After actioning the potential impact of negated words on sentiment, tidied raw text, removed stop words, and lemmatised similar words. A bar chart visualises the frequency of keywords used by government employees to describe the restructure.
For brevity, this vignette focuses on implementing one sentiment dictionary from several options available. Popular sentiment lexicons include AFINN, Bing, Loughran McDonald and NRC. In this example, NRC will be implemented. Before doing so, all four sentiment lexicons are compared based on the order of words and the timeline of respondent comments.

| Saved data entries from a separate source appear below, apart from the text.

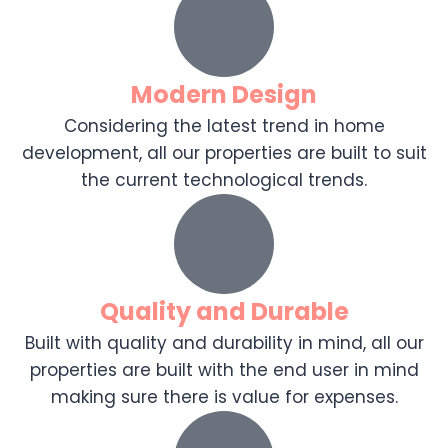
Modern Design
Considering the latest trend in home
development, all our properties are built to suit
the current technological trends.
Quality and Durable
Built with quality and durability in mind, all our
properties are built with the end user in mind
making sure there is value for expenses.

NRC assigns a word into sentiment categories of positive, negative, anger, anticipation, disgust, fear, joy, sadness, surprise and trust. It is noted that words can sometimes fit into more than one category of emotional state. For example, the word “improvement”, apart from being “positive”, is also categorised as “trust” and “joy”.
Another important issue in sentiment analysis is understanding the context in which words are used. This is specific to each data set. For example, the word “tender” is categorised as “positive” and “joy”. In contrast, in a medical environment, the word “tender” is “negative” when associated with pain. Potential conflicts in sentiment specific to this corpus were considered during implementation.

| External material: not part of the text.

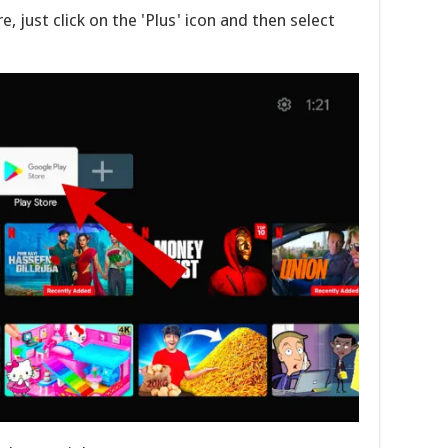
e, just click on the 'Plus' icon and then select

This vignette aims to explore employee sentiment from two perspectives. First, from a macro perspective on the corpus (all documents), and second, from a micro perspective on individual documents to gain greater insight.
The potential impact of 10 negated terms on sentiment was conducted. Chart 1 shows the prevalence of six negated terms in the corpus. Due to the low frequencies and, in some cases, adjoining stop-words, the impact of negation on sentiment in this data set was considered low.
The choice of the lexicon is another consideration when handling negations in sentiment analysis. For example, the AFINN lexicon assigns each word a ranking between -5 and +5, indicating the degree of negative or positive sentiment, respectively. Chart 2 shows the results of analysing negated terms with AFINN to arrive at a weighting by frequency score.
For demonstration purposes, reviewed the words “support” and “helpful” preceded by “not”. Output 1 is an example of comments by respondents in raw text, where positive ranking words have the opposite negative sentiment.
Output 1 Examples of word negation
[1] "Unfairness, hypocrisy of alleged openness of new way, contradicted by top-down change decision. Asked for feedback and took no notice if did not support management's position. Also staffing issues unfair on staff and does not correct past wrongs at all."
[2] "Change for political reasons is not helpful. Change of government equals organisational change does not equal improved service."
Both negated words “not support” and “not helpful” were replaced with the synonyms “oppose” and “useless”, respectively, in the following analysis.
After preprocessing and tidying raw text, Chart 3 illustrates the most common words documented by staff to describe the divisional restructure.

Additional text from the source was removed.